Imagine this scenario: The President of Company X is negotiating with the President of Company Y to acquire certain assets for $100,000. Negotiations have stalled but both parties want to close the transaction. So President Y tells President X on the phone “If you can come up with another $10,000, we can sign the contract tomorrow.” President Y replies “I think that we may be able to do that.” The contract is signed the next day for $100,000 without revisions to include the additional $10,000.
Would President Y be able to collect the additional $10,000? Probably not if there is an “Entire Agreement” provision included in the contract (also called a “merger” or “integration” clause).

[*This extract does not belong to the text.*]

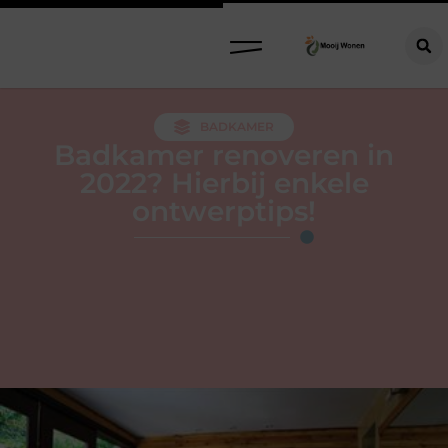
BADKAMER
Badkamer renoveren in
2022? Hierbij enkele
ontwerptips!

Here is an example provision:
“This Agreement constitutes the complete and exclusive contract between the parties regarding its subject matter. No other oral, electronic or written communications made prior to or at the time the parties sign this Agreement will have any legal force or effect. Changes to this Agreement may only be made by a written amendment signed by both parties.”
In essence, this provision means all previous communications, including conversations, emails, and text messages, are merged into and superseded by the contract (visualize 2 lanes on a freeway merging into 1). In other words, it is not a part of the contract if it is not written in the contract.
If there are other documents between the parties that should remain in effect (for example, a nondisclosure agreement), be sure to explicitly list them as being included within the agreement.
These provisions are found in a variety of agreements such as asset purchase agreements, service agreements, commercial leases, and distribution agreements. They are often placed in the boilerplate “legalese” at the end of a contract that most business people tend to skim through or skip all together. This is one of many reasons why it is a good idea to have an attorney review your contracts before signing.